A judge has already agreed to consider a request by
Cuban-American lawyers to define dry land as anywhere within US
territorial waters - a ruling that would sharply increase the
number of migrants eligible to stay.
Exile groups also want Cubans caught at sea to have a better
chance to make their case for residency in the US. This would
mean giving migrants proper legal representation and a formal
immigration hearing.
Another suggestion is that some of the 20,000 visas allocated
to Cubans each year be set aside for those caught on the sea
crossing to Florida.
Resentment
Some sort of reform seems likely, especially as the Secretary
of State, Condoleezza Rice, is committed to reconvening her
department's strategy panel on Cuba.
But the US government finds itself in a difficult political
position.
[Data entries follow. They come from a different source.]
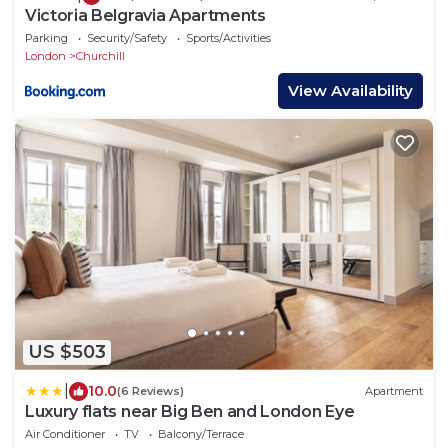
Victoria Belgravia Apartments
Parking
Security/Safety
Sports/Activities
London
Churchill
View Availability
US $503
|
10.0
(6 Reviews)
Apartment
Luxury flats near Big Ben and London Eye
Air Conditioner
TV
Balcony/Terrace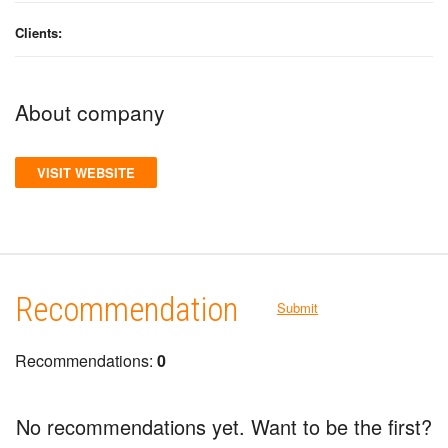
Clients:
About company
VISIT WEBSITE
Recommendation
Submit
Recommendations:
0
No recommendations yet. Want to be the first?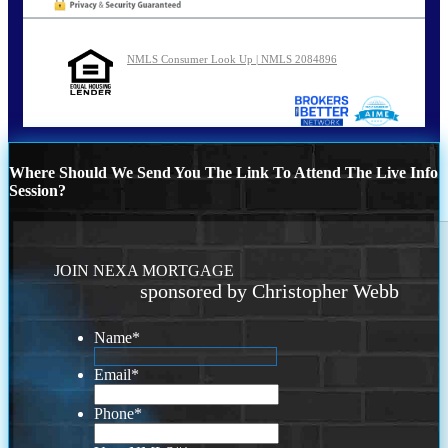
NMLS Consumer Look Up | NMLS 2084896
Where Should We Send You The Link To Attend The Live Info
Session?
JOIN NEXA MORTGAGE
sponsored by Christopher Webb
Name
*
Email
*
Phone
*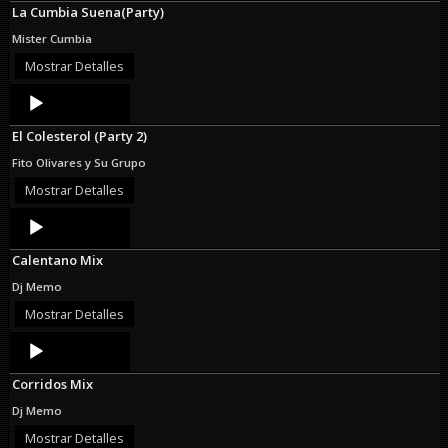
La Cumbia Suena(Party)
Mister Cumbia
Mostrar Detalles
Audio
Player
El Colesterol (Party 2)
Fito Olivares y Su Grupo
Mostrar Detalles
Audio
Player
Calentano Mix
Dj Memo
Mostrar Detalles
Audio
Player
Corridos Mix
Dj Memo
Mostrar Detalles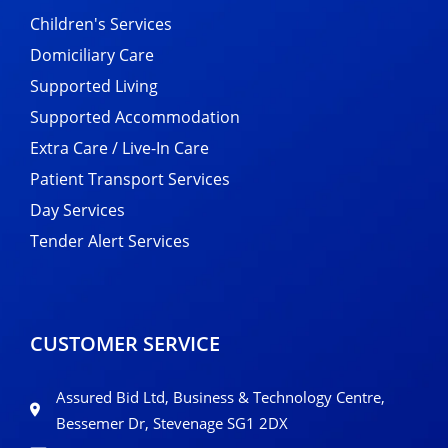
Children's Services
Domiciliary Care
Supported Living
Supported Accommodation
Extra Care / Live-In Care
Patient Transport Services
Day Services
Tender Alert Services
CUSTOMER SERVICE
Assured Bid Ltd, Business & Technology Centre,
Bessemer Dr, Stevenage SG1 2DX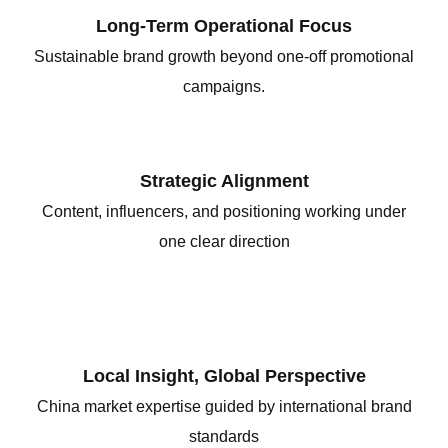
Long-Term Operational Focus
Sustainable brand growth beyond one-off promotional
campaigns.
Strategic Alignment
Content, influencers, and positioning working under
one clear direction
Local Insight, Global Perspective
China market expertise guided by international brand
standards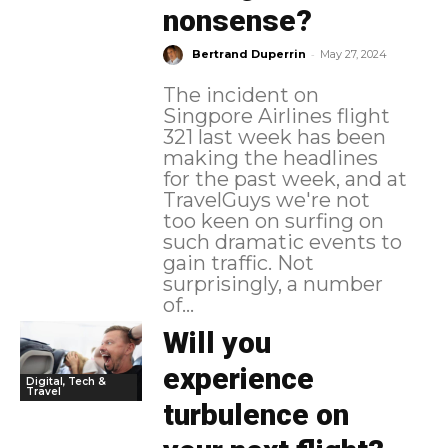
nonsense?
-
Bertrand Duperrin
May 27, 2024
The incident on
Singpore Airlines flight
321 last week has been
making the headlines
for the past week, and at
TravelGuys we're not
too keen on surfing on
such dramatic events to
gain traffic. Not
surprisingly, a number
of...
Will you
experience
Digital, Tech &
Travel
turbulence on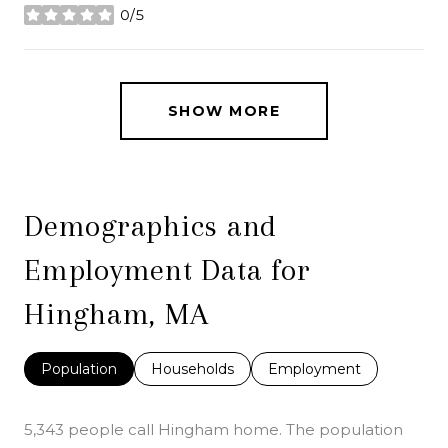
0/5
stars
SHOW MORE
Demographics and
Employment Data for
Hingham, MA
Population
Households
Employment
5,343 people call Hingham home. The population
If it loosens the rules too much, it could encourage
an influx of illegal immigrants from Cuba, like one in the
mid-1990s.
At that time, President Clinton was forced to adapt Cold War
legislation which had given all fleeing Cubans the right to
asylum from a communist government. The "wet foot, dry foot"
rules introduced a threat that at least some boat-people could
be sent back.
The Bush administration also knows that other migrant
communities resent Cuba being a special case because of its
long-running conflict with the US.
Most Haitians, for example, are deported if they enter
without papers, even though their country is poorer than Cuba
and has experienced decades of political turmoil.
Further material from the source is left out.